1. Case
A 73 years old female with known history of diffuse systemic scleroderma with pulmonary and renal involvement, presented with dizzy spells and 3 episodes of haematemesis over 1 week duration. On examination, she appeared to be pale with heart rate of 75/minute, blood pressure 163/71 mmHg and oxygen saturation 96% on room air. Abdominal examination revealed soft and nontender abdomen, normal bowel sounds with no organomegaly. Per rectal examination was unremarkable. Blood tests showed haemoglobin of 7.3 g/dl with MCV 88.8 fl.

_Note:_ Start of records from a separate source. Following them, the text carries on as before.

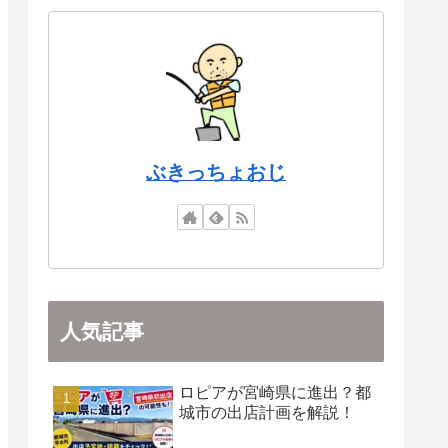
ぶきっちょおじ
人気記事
ロピアが宮崎県に進出？都
城市の出店計画を解説！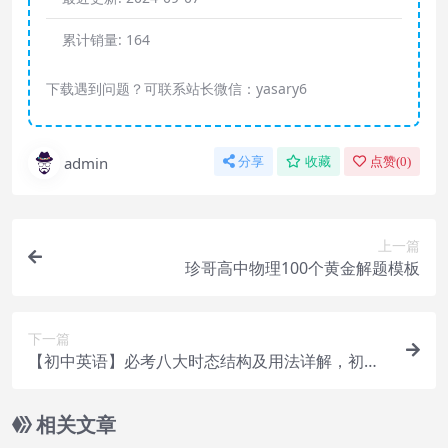
累计销量:
164
下载遇到问题？可联系站长微信：yasary6
admin
分享
收藏
点赞(
0
)
上一篇
珍哥高中物理100个黄金解题模板
下一篇
【初中英语】必考八大时态结构及用法详解，初中
三年均适用！
相关文章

Iron profile showed total Iron 5.3 µmol/L, TIBC 54.1 µmol/L and Iron saturation of 10%. Liver function tests were with in the normal limits with AST 16 U/L, ALT 22U/L, ALP 59 U/L and total bilirubin 18 µmols/L. An ultrasound abdomen showed normal appearance of the liver, gall bladder, biliary tree, pancreas, aorta, and spleen. Hepatitis screen was –ve and vitamin B12, folic acid and thyroid functions were also with in the normal range.

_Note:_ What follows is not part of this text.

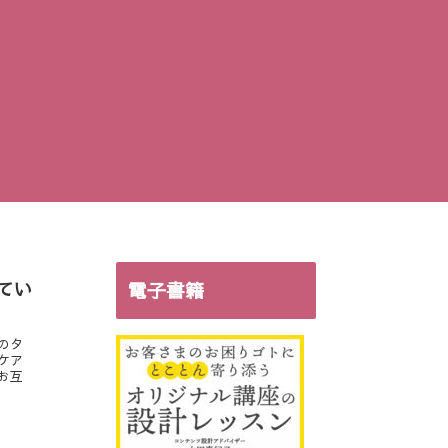
てい
電子書籍
のタ
ケア
お互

She was transfused with three units of packed cells and an urgent upper gastrointestinal endoscopy was arranged. Endoscopy showed vascular lesions with erythematous linear streaks, consistent with Watermelon stomach. No active bleeding was noted. Biopsy report showed very mild chronic active gastritis with no evidence of intestinal type metaplasia, dysplasia or malignancy. Testing for H. Pylori was negative. She was prescribed proton pump inhibitors, oral iron supplements and was discharged home with close monitoring of full blood count.
2. Discussion
Watermelon stomach or Gastric antral vascular ectasia (GAVE) is an uncommon but important cause of gastrointestinal blood loss and iron deficiency anaemia that is characterized by a distinctive endoscopic appearance consisting of parallel erythematous folds traversing the gastric antrum [1]. Most patients with GAVE suffer from liver cirrhosis, autoimmune disease, chronic renal failure and bone marrow transplantation [2]. A majority of patients without cirrhosis but with GAVE syndrome are female (71%) with median age of 73 years, whereas the majority of patients with both cirrhosis and GAVE syndrome are male (75%) with a mean age of 65 years [3]. Histological features include vascular ectasia within the mucosa, fibrin thrombi, fibrohyalinosis and spindle cell proliferation. However, biopsy specimens may miss the lesions because they are often focal; thus, the diagnosis is typically made based on the characteristic endoscopic appearance, making biopsy unnecessary [4]. Treatment can range from heater probe cautery, laser coagulation to surgical resection of the gastric antrum [5].